Oh! como o corpo tinha um suave cheiro!
Oh! que delícia penetrante e doce!...
Era o céu todo ante um pequeno argueiro!

Por que digno de a ter consigo fosse,
Lhe era preciso ser um deus primeiro...
E um terror vago na alma ao pasmo enleou-se.

★★★

Experiência de Eva

LUÍS DELFINO
"Imortalidades" (1941)

Quando Eva só ensaia algum caminho,
Há de alegria em tudo uma vertigem:
Quando ela um pé levanta, chilra um ninho;
Dá de um pássaro a um canto novo origem.

Do bosque as feras todas se dirigem,
Para vê-la passar, deixando o arminho
Escuro; a neve dele é só caligem,
Tanto ela esplende — Adão ficou sozinho...

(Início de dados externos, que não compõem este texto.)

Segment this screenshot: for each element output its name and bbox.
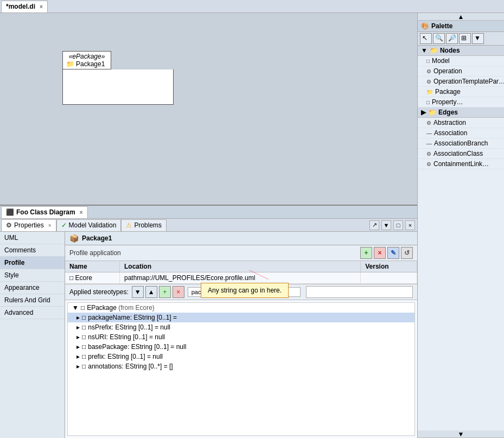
properties-label: Properties (14, 221, 44, 229)
stereo-value-display[interactable] (306, 286, 413, 298)
properties-tab-bar: ⚙ Properties × ✓ Model Validation ⚠ Prob… (0, 219, 417, 232)
properties-tab-close[interactable]: × (48, 223, 52, 228)
scroll-down-icon: ▼ (458, 430, 464, 438)
expand-icon-0: ▼ (72, 304, 79, 312)
tree-label-6: annotations: EString [0..*] = [] (88, 363, 173, 370)
stereo-tree-area: ▼ □ EPackage (from Ecore) ▸ □ packageNam… (65, 300, 417, 438)
stereo-label: Applied stereotypes: (69, 288, 129, 296)
property-label: Property… (432, 98, 463, 106)
model-di-tab[interactable]: *model.di × (1, 1, 48, 12)
assocclass-icon: ⚙ (426, 151, 431, 157)
problems-label: Problems (134, 221, 162, 229)
profile-refresh-btn[interactable]: ↺ (401, 247, 413, 259)
tree-label-3: nsURI: EString [0..1] = null (88, 333, 165, 341)
diagram-canvas-area[interactable]: «ePackage» 📁 Package1 (0, 13, 417, 205)
tab-minimize-btn[interactable]: □ (393, 220, 403, 230)
tree-label-4: basePackage: EString [0..1] = null (88, 343, 186, 351)
style-label: Style (4, 271, 19, 279)
palette-item-optemplate[interactable]: ⚙ OperationTemplatePar… (418, 77, 504, 87)
profile-label: Profile (4, 259, 24, 266)
tab-properties[interactable]: ⚙ Properties × (1, 219, 56, 231)
package-title-name: Package1 (82, 234, 112, 242)
palette-item-model[interactable]: □ Model (418, 56, 504, 66)
tab-icon-buttons: ↗ ▼ □ × (369, 220, 417, 230)
sidebar-item-rulers[interactable]: Rulers And Grid (0, 294, 65, 307)
operation-label: Operation (433, 67, 462, 75)
tree-item-epackage[interactable]: ▼ □ EPackage (from Ecore) (68, 303, 414, 313)
edges-label: Edges (438, 109, 458, 116)
palette-item-assocbranch[interactable]: — AssociationBranch (418, 138, 504, 149)
palette-item-operation[interactable]: ⚙ Operation (418, 66, 504, 77)
package-palette-label: Package (435, 88, 461, 96)
palette-zoomin-btn[interactable]: 🔍 (433, 33, 445, 44)
foo-class-diagram-close[interactable]: × (80, 210, 83, 215)
tree-item-basepackage[interactable]: ▸ □ basePackage: EString [0..1] = null (68, 342, 414, 352)
row-name-text: Ecore (75, 274, 92, 282)
sidebar-item-style[interactable]: Style (0, 269, 65, 282)
palette-edges-header[interactable]: ▶ 📁 Edges (418, 107, 504, 118)
profile-edit-btn[interactable]: ✎ (387, 247, 399, 259)
profile-add-btn[interactable]: + (360, 247, 372, 259)
stereo-del-btn[interactable]: × (173, 286, 184, 298)
containment-label: ContainmentLink… (433, 160, 489, 168)
abstraction-icon: ⚙ (426, 120, 431, 126)
palette-item-containment[interactable]: ⚙ ContainmentLink… (418, 159, 504, 169)
uml-label: UML (4, 234, 18, 242)
containment-icon: ⚙ (426, 161, 431, 167)
tree-item-prefix[interactable]: ▸ □ prefix: EString [0..1] = null (68, 352, 414, 361)
tree-item-nsprefix[interactable]: ▸ □ nsPrefix: EString [0..1] = null (68, 322, 414, 332)
stereo-tree[interactable]: ▼ □ EPackage (from Ecore) ▸ □ packageNam… (67, 302, 415, 436)
palette-nodes-header[interactable]: ▼ 📁 Nodes (418, 46, 504, 56)
foo-class-diagram-tab[interactable]: ⬛ Foo Class Diagram × (1, 206, 88, 218)
stereo-add-btn[interactable]: + (159, 286, 171, 298)
tab-open-btn[interactable]: ↗ (369, 220, 379, 230)
validation-label: Model Validation (69, 221, 117, 229)
diagram-icon: ⬛ (6, 208, 14, 216)
tree-icon-6: □ (82, 363, 86, 370)
tree-bullet-5: ▸ (76, 353, 80, 360)
tab-problems[interactable]: ⚠ Problems (121, 219, 167, 231)
profile-app-label: Profile application (69, 249, 121, 257)
properties-sidebar: UML Comments Profile Style Appearance (0, 232, 65, 438)
package-palette-icon: 📁 (426, 89, 433, 95)
model-di-tab-close[interactable]: × (40, 4, 43, 10)
sidebar-item-appearance[interactable]: Appearance (0, 282, 65, 294)
canvas[interactable]: «ePackage» 📁 Package1 (0, 13, 417, 205)
tab-model-validation[interactable]: ✓ Model Validation (56, 219, 122, 231)
palette-item-association[interactable]: — Association (418, 128, 504, 138)
sidebar-item-uml[interactable]: UML (0, 232, 65, 244)
sidebar-item-advanced[interactable]: Advanced (0, 307, 65, 319)
tree-item-annotations[interactable]: ▸ □ annotations: EString [0..*] = [] (68, 361, 414, 371)
palette-item-package[interactable]: 📁 Package (418, 87, 504, 97)
tree-item-packagename[interactable]: ▸ □ packageName: EString [0..1] = (68, 313, 414, 322)
table-row[interactable]: □ Ecore pathmap://UML_PROFILES/Ecore.pro… (65, 272, 417, 284)
stereo-down-btn[interactable]: ▼ (132, 286, 144, 298)
model-icon: □ (426, 58, 430, 64)
tab-dropdown-btn[interactable]: ▼ (381, 220, 391, 230)
palette-panel: ▲ 🎨 Palette ↖ 🔍 🔎 ⊞ ▼ ▼ 📁 Nodes □ Model … (417, 13, 504, 438)
palette-select-btn[interactable]: ↖ (420, 33, 432, 44)
palette-scroll-down[interactable]: ▼ (418, 430, 504, 438)
palette-zoomout-btn[interactable]: 🔎 (446, 33, 458, 44)
tab-close-btn[interactable]: × (405, 220, 415, 230)
palette-item-abstraction[interactable]: ⚙ Abstraction (418, 118, 504, 128)
palette-item-property[interactable]: □ Property… (418, 97, 504, 107)
profile-remove-btn[interactable]: × (374, 247, 386, 259)
palette-item-assocclass[interactable]: ⚙ AssociationClass (418, 149, 504, 159)
row-icon: □ (69, 274, 73, 282)
palette-grid-btn[interactable]: ⊞ (459, 33, 471, 44)
palette-scroll-up[interactable]: ▲ (418, 13, 504, 21)
sidebar-item-profile[interactable]: Profile (0, 257, 65, 269)
tree-label-5: prefix: EString [0..1] = null (88, 353, 163, 360)
tree-item-nsuri[interactable]: ▸ □ nsURI: EString [0..1] = null (68, 332, 414, 342)
sidebar-item-comments[interactable]: Comments (0, 244, 65, 257)
nodes-folder-icon: 📁 (430, 47, 438, 54)
appearance-label: Appearance (4, 284, 40, 291)
rulers-label: Rulers And Grid (4, 296, 50, 304)
problems-icon: ⚠ (126, 221, 132, 229)
stereo-up-btn[interactable]: ▲ (145, 286, 157, 298)
palette-more-btn[interactable]: ▼ (472, 33, 484, 44)
package-element[interactable]: «ePackage» 📁 Package1 (62, 51, 174, 105)
property-icon: □ (426, 99, 430, 105)
edges-folder-icon: 📁 (428, 109, 436, 116)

Hoje é sua a apoteose — O Éden toma
Uma estranha beleza; — e maravilha,
O que de bom na natureza assoma:

Em cada galho de árvore um sol brilha:
Da selva vem mais novo e doce o aroma:
Mesmo, como aos seus pés, o céu se humilha!...

★★★

Adão e Eva

LUÍS DELFINO
"Imortalidades" (1941)

— Há só para o que é triste agora ensejo:
Hão de vir dias cheios de amargura:
Não nos bastava aqui tanta ventura?
Como sabe em teu rosto um casto beijo!

Eva, não quero mais, nem mais desejo:
Só mal — só mal a inveja te procura;
Só em pensares nisso, olha, criatura,
Ponho os olhos no chão, quando Deus vejo.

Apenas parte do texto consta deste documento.